Risi, per poi alzarmi ed aprire la porta, lentamente, guardando mia madre e ghignando.

“Ciao mammina, cosa desideri?”

“TU MOSTRO!”

Sentii solo questo grido provenire dalle labbra di mia madre, prima che la rabbia prendesse nuovamente il sopravvento. La scaraventai contro il muro, per poi piantarle il coltello dritto in gola. La sentii agonizzare, gemendo dal dolore con le poche forze che le rimanevano. Presi un altro coltello che, a quanto pare, avevo preso nel mio sonnambulismo e cominciai a farle tanti piccoli graffi sulle braccia e sulle mani, così simili ai miei, mentre pian piano canticchiavo.

“Vedi mamma? È così che ci si sente quando ti trattano male… È doloroso vero? Certo che lo è. Ma non preoccuparti, presto finirà tutto!”

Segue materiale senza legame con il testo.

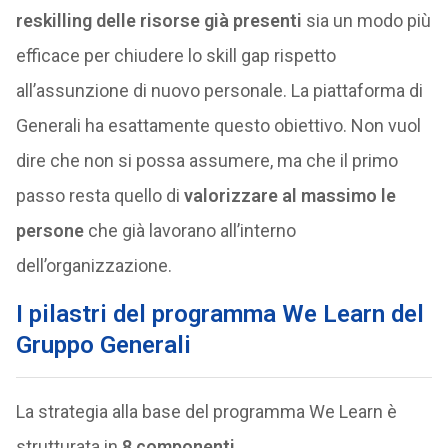
reskilling delle risorse già presenti
sia un modo più
efficace per chiudere lo skill gap rispetto
all’assunzione di nuovo personale. La piattaforma di
Generali ha esattamente questo obiettivo. Non vuol
dire che non si possa assumere, ma che il primo
passo resta quello di
valorizzare al massimo le
persone
che già lavorano all’interno
dell’organizzazione.
I pilastri del programma We Learn del
Gruppo Generali
La strategia alla base del programma We Learn è
strutturata in
8 componenti.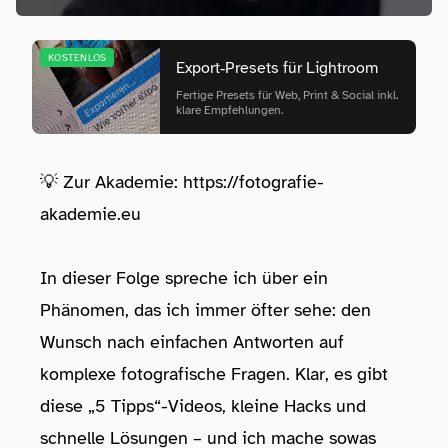
KOSTENLOS
Export‑Presets für Lightroom
Fertige Presets für Web, Print & Social inkl.
klare Empfehlungen.
💡 Zur Akademie:
⁠⁠⁠⁠⁠⁠⁠⁠⁠ https://fotografie-
akademie.eu⁠
In dieser Folge spreche ich über ein
Phänomen, das ich immer öfter sehe: den
Wunsch nach einfachen Antworten auf
komplexe fotografische Fragen. Klar, es gibt
diese „5 Tipps“-Videos, kleine Hacks und
schnelle Lösungen – und ich mache sowas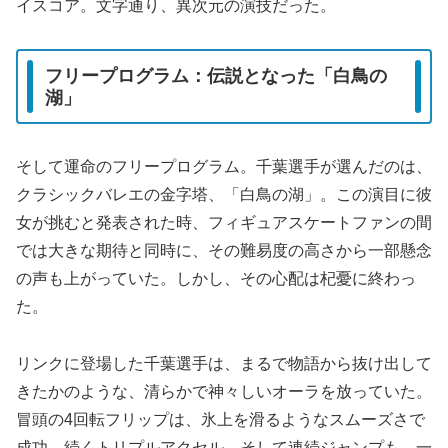
イスコア。文字通り、異次元の演技だった。
フリープログラム：伝説となった「白鳥の
湖」
そして運命のフリープログラム。千葉選手が選んだのは、
クラシックバレエの金字塔、「白鳥の湖」。この演目に彼
女が挑むと発表された時、フィギュアスケートファンの間
では大きな期待と同時に、その難易度の高さから一部懸念
の声も上がっていた。しかし、その心配は杞憂に終わっ
た。
リンクに登場した千葉選手は、まるで物語から抜け出して
きたかのような、清らかで神々しいオーラを放っていた。
冒頭の4回転フリップは、氷上を滑るようなスムーズさで
成功。続くトリプルアクセル、そして連続ジャンプも、一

Cominciai a ridacchiare, continuando a canticchiare “London Bridge Is Falling Down”. Mi era sempre piaciuta quella canzoncina, era dolce ed inquietante, proprio come me! Pian piano, cominciai a praticare dei tagli sempre più profondi nella carne della mia “adorata mammina”, finché essi non divennero squarci, sempre più irregolari, sempre più profondi, alcuni con il coltello, altri semplicemente con le mie lunghe unghia. Purtroppo, la mia gioia venne interrotta dal suono delle sirene in avvicinamento, simbolo che la polizia stava per arrivare. A quanto pare, non appena aveva trovato la camera vuota, mia madre aveva chiamato la polizia. Molto astuto, seppur inutile. Finii il mio lavoretto, pugnalandola al cuore. Con gli ultimi minuti che mi rimasero, scrissi con il sangue di mia madre un’unica parola sul muro, per poi sparire nella notte.
“Crow”.
Riuscii a farla franca anche stavolta, ed indovinate un po'? Adesso nessuno mi prende più in giro, eheh!